From the beginning, Mike says, he challenged the limitations that were forecast for his life. Meanwhile, from the sidelines, his mom cheered for his progress, and encouraged his resilience.

"I can't imagine what it was like for her to go through, seeing the suffering, the challenges, the struggles that I had. She was out there for me as a support to lean on," Mike said. 

"And I just pushed myself my whole life to never accept that this was going to slow me down; I just always wanted the best I possibly could get."

Counter to what had been predicted, Mike did attend public school and he did play sports — so well, in fact, that he became the captain of his high school football team. 

But the one challenge that Mike says he couldn't outmanoeuvre was the ability to drive.

"I had become very accustomed to not having [a licence]. But the burden always fell to my wife," Mike said. 

"And so, that really did bother me. There were a number of things I wanted to be able to do with my children, and I felt like I was missing out."

'I can now see so many common things'

In 2017, Mike discovered Dr. Robert Lingua, a surgeon with the Gavin Herbert Eye Institute in Irvine, Calif.

Lingua was developing treatments for congenital nystagmus, and Mike was an ideal candidate — with the exception of his age.

At 42, he was a bit of a risk. Children were typically preferred and better suited for the surgery.

"[The doctor] was concerned about my age being a problem, and he didn't know exactly how it would turn out," Mike said.

Schickerowski underwent a pioneering eye surgery in Irvine, Calif., that allowed him to gain both clarity and 'stereo vision.' (Supplied by Angie Schickerowski)

The surgeries improved Mike's eyesight dramatically, however, and he gained clarity and "stereo vision" — meaning his eyes work together, so he can experience 3-D.

He remembers seeing a flower for the first time in his doctor's office, and being transfixed by its depth, its shape.

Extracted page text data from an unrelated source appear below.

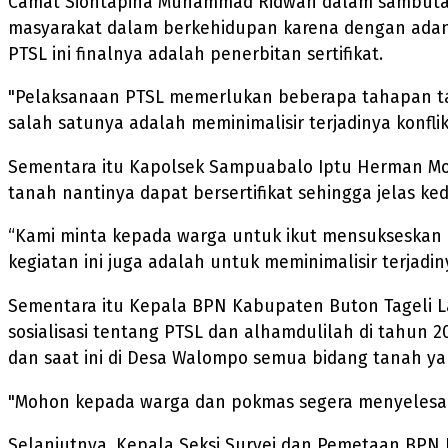
Camat Siontapina Muhammad Ridwan dalam sambutan
masyarakat dalam berkehidupan karena dengan adanya
PTSL ini finalnya adalah penerbitan sertifikat.
"Pelaksanaan PTSL memerlukan beberapa tahapan taha
salah satunya adalah meminimalisir terjadinya konflik
Sementara itu Kapolsek Sampuabalo Iptu Herman M
tanah nantinya dapat bersertifikat sehingga jelas 
“Kami minta kepada warga untuk ikut mensukseskan 
kegiatan ini juga adalah untuk meminimalisir terjadi
Sementara itu Kepala BPN Kabupaten Buton Tageli La
sosialisasi tentang PTSL dan alhamdulilah di tahu
dan saat ini di Desa Walompo semua bidang tanah ya
"Mohon kepada warga dan pokmas segera menyelesaikan 
Selanjutnya, Kepala Seksi Survei dan Pemetaan BPN 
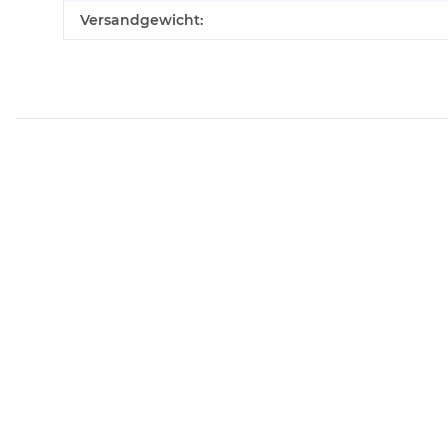
Versandgewicht:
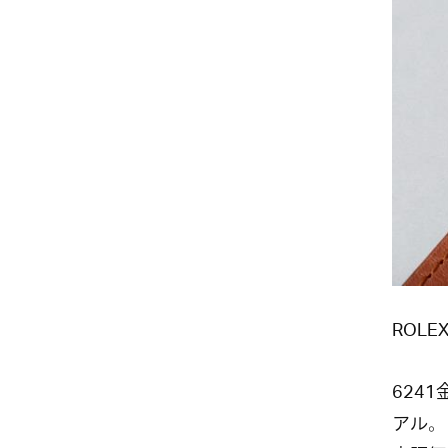
ROLEX
624
アル。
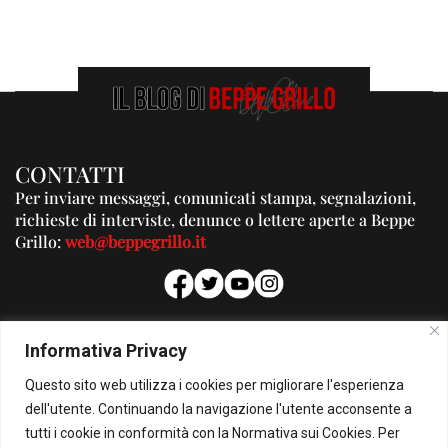
CONTATTI
Per inviare messaggi, comunicati stampa, segnalazioni,
richieste di interviste, denunce o lettere aperte a Beppe
Grillo:
web@beppegrillo.it
PUBBLICITA'
Informativa Privacy
Per la tua pubblicità su questo Blog:
Questo sito web utilizza i cookies per migliorare l'esperienza
pubblicita@beppegrillo.it
dell'utente. Continuando la navigazione l'utente acconsente a
tutti i cookie in conformità con la Normativa sui Cookies. Per
HOMEPAGE
COOKIE POLICY
PRIVACY POLICY
CONTATTI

He remembers going for dinner the night after surgery, and being mesmerized by a chicken finger.

He is fascinated by detail, and wants to count things like tiles — just because he can now distinguish what was once a blur, he says. 

"It's a level of clarity that was never possible before. I can now see so many common things that people take for granted, that they see on a daily basis," Mike said. 

"Simple things, like a menu board at McDonald's, or traffic signs obviously — even people's eyes. I really had trouble seeing somebody's eyes before."

A complete sense of freedom

In April 2019, Mike achieved what was once considered unimaginable, and got his learner's licence.

That August, Mike saw a Chevrolet Corvette — specifically, a 2017 Corvette Grand Sport in "racing yellow" — and says he just knew.

"That would be my first car, my dream car, a real beauty," Mike said.

This July, he passed his official road test. The car — and a sense of liberation, previously out of reach — are now his.

Mike with his wife, Angie Schickerowski, in front of the UCI Medical Center in Irvine, Calif. (Supplied by Angie Schickerowski.)

"It's amazing. It's a complete sense of freedom that I was always missing," Mike said.

"This gave me the opportunity for one-on-one time with the kids, or even just as a family, just to actually contribute in a way that I was never able to before."

As for the dream car that Mike acknowledges is a "cop magnet" for its racing design and bold colour, Mike says that he enjoys the Corvette's powerful punch, the spin of the tires. But he respects the rules of the road. 

He won't gamble what he has gained.

"I actually am very careful; I'm very respectful of the law, the safety measures," Mike said. "I didn't want to tempt fate to ruin this."